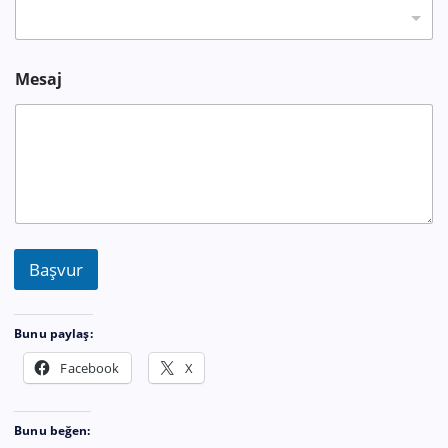
Mesaj
Başvur
Bunu paylaş:
Facebook
X
Bunu beğen:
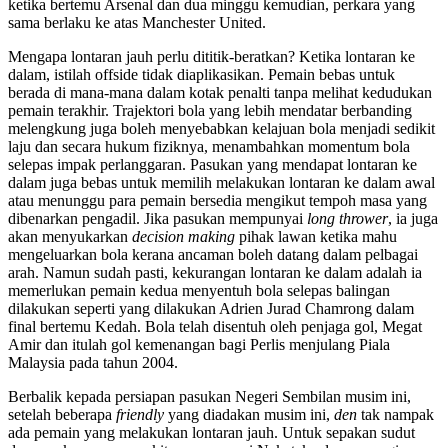
ketika bertemu Arsenal dan dua minggu kemudian, perkara yang
sama berlaku ke atas Manchester United.
Mengapa lontaran jauh perlu dititik-beratkan? Ketika lontaran ke
dalam, istilah offside tidak diaplikasikan. Pemain bebas untuk
berada di mana-mana dalam kotak penalti tanpa melihat kedudukan
pemain terakhir. Trajektori bola yang lebih mendatar berbanding
melengkung juga boleh menyebabkan kelajuan bola menjadi sedikit
laju dan secara hukum fiziknya, menambahkan momentum bola
selepas impak perlanggaran. Pasukan yang mendapat lontaran ke
dalam juga bebas untuk memilih melakukan lontaran ke dalam awal
atau menunggu para pemain bersedia mengikut tempoh masa yang
dibenarkan pengadil. Jika pasukan mempunyai
long thrower
, ia juga
akan menyukarkan
decision making
pihak lawan ketika mahu
mengeluarkan bola kerana ancaman boleh datang dalam pelbagai
arah. Namun sudah pasti, kekurangan lontaran ke dalam adalah ia
memerlukan pemain kedua menyentuh bola selepas balingan
dilakukan seperti yang dilakukan Adrien Jurad Chamrong dalam
final bertemu Kedah. Bola telah disentuh oleh penjaga gol, Megat
Amir dan itulah gol kemenangan bagi Perlis menjulang Piala
Malaysia pada tahun 2004.
Berbalik kepada persiapan pasukan Negeri Sembilan musim ini,
setelah beberapa
friendly
yang diadakan musim ini,
den
tak nampak
ada pemain yang melakukan lontaran jauh. Untuk sepakan sudut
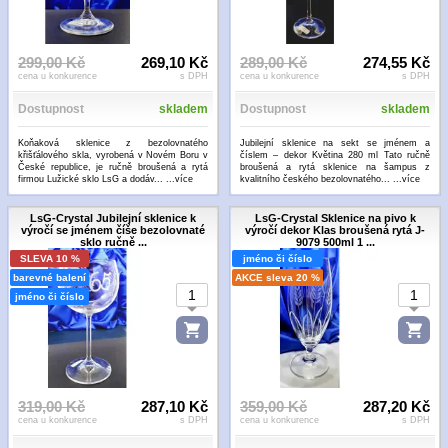
299,00 Kč
269,10 Kč
289,00 Kč
274,55 Kč
cena u konkurence
s DPH
cena u konkurence
s DPH
Dostupnost
skladem
Dostupnost
skladem
Koňaková sklenice z bezolovnatého
Jubilejní sklenice na sekt se jménem a
křišťálového skla, vyrobená v Novém Boru v
číslem – dekor Květina 280 ml Tato ručně
České republice, je ručně broušená a rytá
broušená a rytá sklenice na šampus z
firmou Lužické sklo LsG a dodáv...
...více
kvalitního českého bezolovnatého...
...více
LsG-Crystal Jubilejní sklenice k
LsG-Crystal Sklenice na pivo k
výročí se jménem číše bezolovnaté
výročí dekor Klas broušená rytá J-
sklo ručně ...
9079 500ml 1 ...
SLEVA 10 %
jméno či číslo
barevné balení
AKCE sleva 20 %
jméno či číslo
319,00 Kč
287,10 Kč
359,00 Kč
287,20 Kč
cena u konkurence
s DPH
cena u konkurence
s DPH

· · · · · · ·

WORK ITEM
Pull every line with the string "jauh" out of the material.

RESULT OF THE EXERCISE
Mengapa lontaran jauh perlu dititik-beratkan? Ketika lontaran ke
ada pemain yang melakukan lontaran jauh. Untuk sepakan sudut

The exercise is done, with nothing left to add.